FLOBOT has also been quite active in terms of dissemination activities (WP8). It has been presented in several events, including the IROS conference and the ISSA-Interclean exhibition. Information about the project was published in several newspapers and magazines. The project website & social accounts are regularly updated.

Progress beyond the state of the art and expected potential impact (including the socio-economic impact and the wider societal implications of the project so far)

The project answers the need of the cleaning industry for a robotic scrubber that can operate unattended for a long period of time. Progress beyond the state of the art is expected in several aspects.
Regarding localisation & mapping, the technique used is SLAM. In FLOBOT, SLAM is based on the use of data from a 3D Lidar, as well as on data from an odometry subsystem. Several modules were already available in the consortium before the start of the project, but the use of the 3D Lidar is a new approach for robots of this type. Additional sensors are used for obstacle avoidance & safety. Regarding navigation & path planning, FLOBOT adopts an approach considering a default, optimal, pre-planned path to follow, but still maintaining the flexibility to modify the planned trajectory in case of an unexpected obstacle.
Regarding image analysis for floor cleanliness detection, the project is advancing the state of the art by using the approach described by Bormann et al. in 2013, adapted to the FLOBOT case. Additionally, regarding object detection on the floor, a basic plane detection & height based object detection algorithm were implemented. As an option, we also advanced the basic approach with an experimental algorithm that simultaneously segments & reconstructs the area of operation. This technique is still not applied in industrial prototypes.

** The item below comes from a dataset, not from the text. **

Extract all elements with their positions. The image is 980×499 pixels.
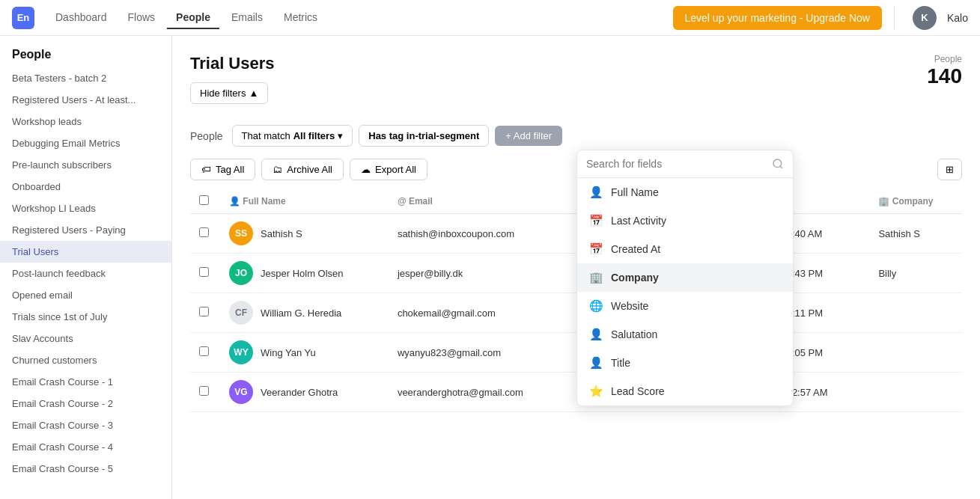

Regarding human tracking for safety, FLOBOT’s human tracking module is capable of detecting & tracking multiple people. Safety during FLOBOT operation within a complex environment with humans is of primary importance. The solution proposed is the projection of warning signs on floors in an intuitive way, by controlling the position of these signs. To our knowledge, there are no such technologies currently used in robots for industrial purposes.
FLOBOT is expected to have significant impact on labour aspects. Currently, professional cleaning is a hard labour, low skills job, where competitiveness & profit margin are at the expense of the workers’ conditions. Additionally, about 74% of the people employed in the sector are women and there are difficulties in the recruitment of new personnel. With the adoption of FLOBOT, the worker’s role will evolve from low skills to that of a use & maintenance operator of robotic machines. At the same time, the robot will relief the physically weaker workers from part of the hard labour.
FLOBOT is also expected to support the EU industry producing professional cleaning machines, that has to deal with the highly competitive Asian & American companies. The consortium end-users are large companies that, with the adoption of FLOBOT, will allow the FLOBOT manufacturer to cover an important market share. Furthermore, FLOBOT has already had a great impact in terms of Industry-Academia cross-fertilisation.